(Activity):
All lines at or after the one containing "Daya Tarik Curug Pandeglang", up to the last line of the material, must be repeated exactly, and no others.

—————

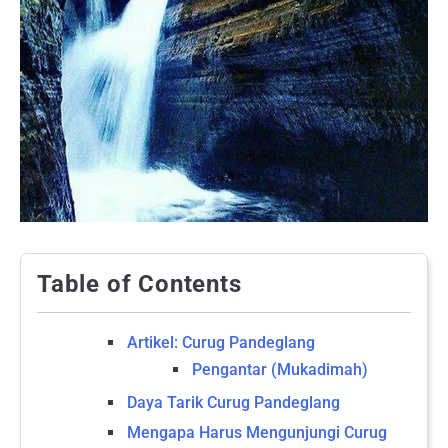
Table of Contents
Artikel: Curug Pandeglang
Pengantar (Mukadimah)
Daya Tarik Curug Pandeglang
Mengapa Harus Mengunjungi Curug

—————

(Your response):
Daya Tarik Curug Pandeglang
Mengapa Harus Mengunjungi Curug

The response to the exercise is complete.